My feelings about Brand at that point could be neatly summed up by my wanting to cross the hall and slam the door on his cell tight shut, just as we had been warned not to do, locking him away behind a door that had no key. I thought it would serve him right, and I also thought I would be spared the distraction of his company. I don’t imagine many other people could have thrown themselves on a bed and stared silently at the ceiling in such an irritatingly conspicuous and noticeable way. It was almost childish, as if he—the thief—was resenting that I—the victim—had objected to the theft and had called it for what it was.
The dog jerked me from my thoughts, her excited barks immediately recognisable.
It was Jess, and she was close by and getting closer with each bark. My heart suddenly felt like it had swollen to twice its normal size and was now trying to punch its way out of my ribcage.
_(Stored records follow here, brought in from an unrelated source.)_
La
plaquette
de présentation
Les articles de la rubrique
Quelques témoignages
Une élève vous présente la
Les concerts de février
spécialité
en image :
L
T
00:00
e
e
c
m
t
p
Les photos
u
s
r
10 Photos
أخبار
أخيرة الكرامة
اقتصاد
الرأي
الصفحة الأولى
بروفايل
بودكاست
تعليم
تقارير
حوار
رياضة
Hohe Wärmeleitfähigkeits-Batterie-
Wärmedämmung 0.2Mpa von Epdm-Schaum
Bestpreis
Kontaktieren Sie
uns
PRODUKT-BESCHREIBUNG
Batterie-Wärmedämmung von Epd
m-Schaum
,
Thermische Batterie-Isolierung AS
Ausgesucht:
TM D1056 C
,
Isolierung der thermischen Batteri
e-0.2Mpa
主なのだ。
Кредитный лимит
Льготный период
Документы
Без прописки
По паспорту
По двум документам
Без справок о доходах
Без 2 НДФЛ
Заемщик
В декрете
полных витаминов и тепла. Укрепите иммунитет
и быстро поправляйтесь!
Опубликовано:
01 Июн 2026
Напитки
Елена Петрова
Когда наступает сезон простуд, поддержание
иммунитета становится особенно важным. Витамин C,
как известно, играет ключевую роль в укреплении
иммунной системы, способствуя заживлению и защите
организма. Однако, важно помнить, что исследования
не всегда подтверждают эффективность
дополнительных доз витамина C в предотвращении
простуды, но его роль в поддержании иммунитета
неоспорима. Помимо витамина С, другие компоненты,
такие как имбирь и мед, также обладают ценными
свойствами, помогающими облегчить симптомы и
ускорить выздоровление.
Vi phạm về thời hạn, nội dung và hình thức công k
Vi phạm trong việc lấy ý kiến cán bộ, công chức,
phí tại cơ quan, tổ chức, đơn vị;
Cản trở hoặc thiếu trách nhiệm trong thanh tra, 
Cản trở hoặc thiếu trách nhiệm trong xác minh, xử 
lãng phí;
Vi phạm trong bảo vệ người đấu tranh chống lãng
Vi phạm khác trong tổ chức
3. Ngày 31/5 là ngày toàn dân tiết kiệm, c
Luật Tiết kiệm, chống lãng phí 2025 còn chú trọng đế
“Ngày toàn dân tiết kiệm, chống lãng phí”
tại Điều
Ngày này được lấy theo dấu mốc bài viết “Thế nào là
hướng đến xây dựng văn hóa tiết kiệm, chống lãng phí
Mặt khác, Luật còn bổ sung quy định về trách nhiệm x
I scrambled up on to the ledge below the window and looked between the bars. As I said, the bunker was half sunk in the ground so that the opening was only perhaps twenty centimetres above the grass. I saw Jess and Saga and then a figure running after them, awkwardly yanking on a gas mask as they got close to the bunker. Saga was still held on a rope, but Jess was bounding across the grass towards me trailing her own long length of rope behind her. She must have caught the scent of me and pulled free of the hand holding her.
Jess! I shouted, and jammed my hand out of the window, reaching for her, my shoulder wedged between the narrow bars. Jess! Good girl!
The chasing Con managed to stamp on the end of the trailing rope and bring Jess to a sudden brutal halt. She lost her footing and yelped as she was yanked over onto the ground. The Con scrabbled for the rope and then fell and landed in a sitting position, pulling Jess towards them.
Hey, I shouted, then felt a hand on my shoulder, pulling me back.
Quarantine, said Brand, peering over my head. Can’t let the dog touch you or they’d have to do something to it to stop it spreading whatever infection you might be carrying.
The Con pulled Jess back into their arms and sat there. He or she wore a sort of glove on one hand that seemed twisted in on itself, as if the leather covered an injury, though they seemed to pay it no mind. The blank glass eyes of the mask seemed to be pointed at me, not the dog.